Brandon has established himself as the answer for the Knights at the 285-pound weight class after the graduation of all American heavyweight Bowen Wileman ’19. Brandon never faced Wileman on the mat, but in one of his early collegiate matches Brandon wrestled three-time all-American heavyweight Lance Evans ‘18 at the 2016 Luther Open.

“I remember it really clearly because I remember being really mad at Lance,” Keller said. “I had no idea who was wrestling Lance so tough, but when I did my digging on JB [Brandon] I realized that’s who it was.”

Evans narrowly beat Brandon en route to a 22-3 record that season, yet Brandon left a lasting impression on Keller and the Wartburg program.

“He’s gonna be a huge part of our team going forward,” Keller said. “He’s got some high-level expectations, high-level goals. One of the main things he talked about in regards to coming back to school was that he wants to be a part of a championship team.”

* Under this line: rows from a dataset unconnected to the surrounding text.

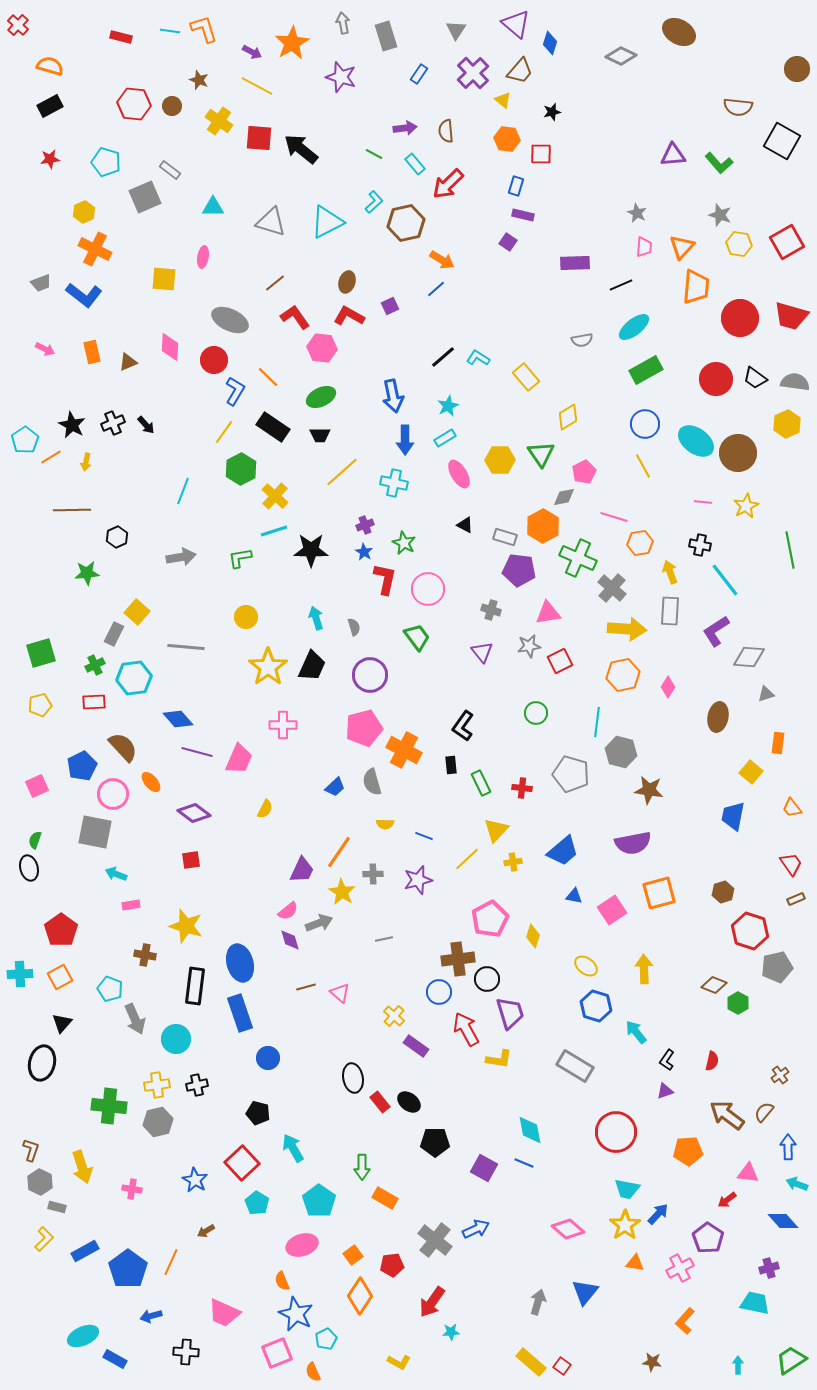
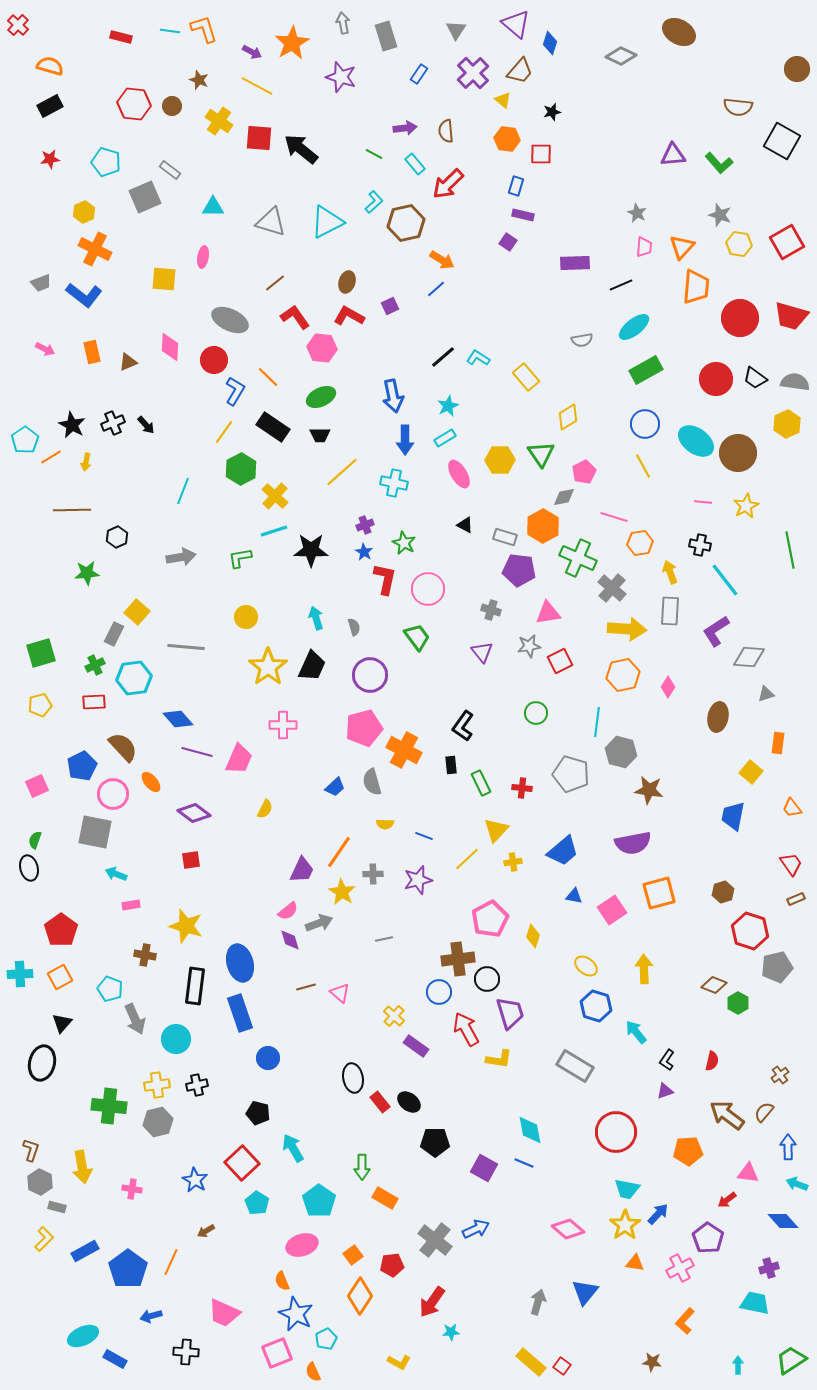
yellow arrow at (82, 1167): rotated 8 degrees clockwise
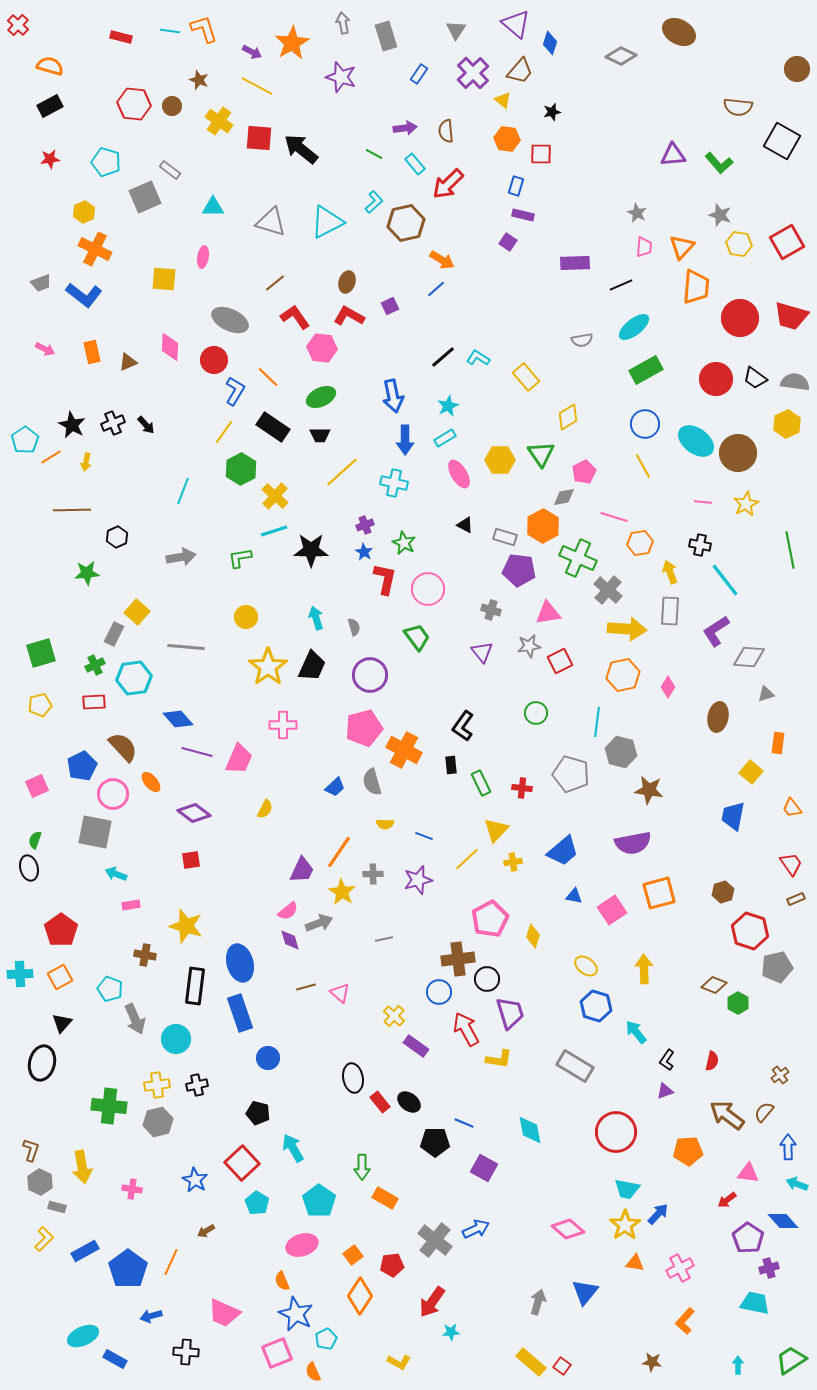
yellow star at (746, 506): moved 2 px up
gray cross at (612, 588): moved 4 px left, 2 px down
blue line at (524, 1163): moved 60 px left, 40 px up
purple pentagon at (708, 1238): moved 40 px right
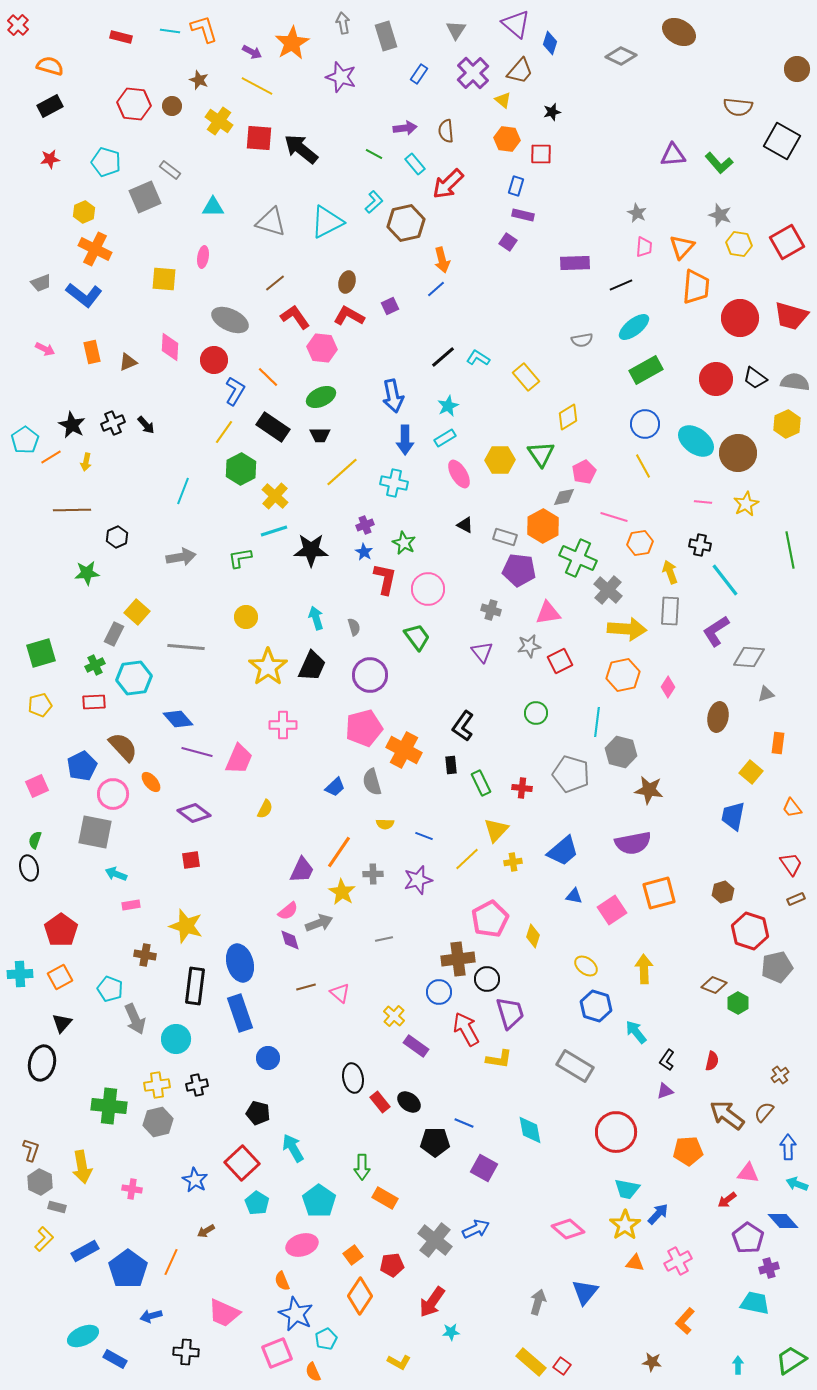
orange arrow at (442, 260): rotated 45 degrees clockwise
pink cross at (680, 1268): moved 2 px left, 7 px up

Brandon’s NWCA heroics later earned him a sixth-place ranking, but his focus lies on what he and the Knights can accomplish at nationals in two months.

“To be honest with you, my mom texts me a lot about rankings, my family cares about rankings,” Brandon, now the sixth ranked heavyweight in the nation, said. “I don’t care about anything about rankings. All that matters is March.”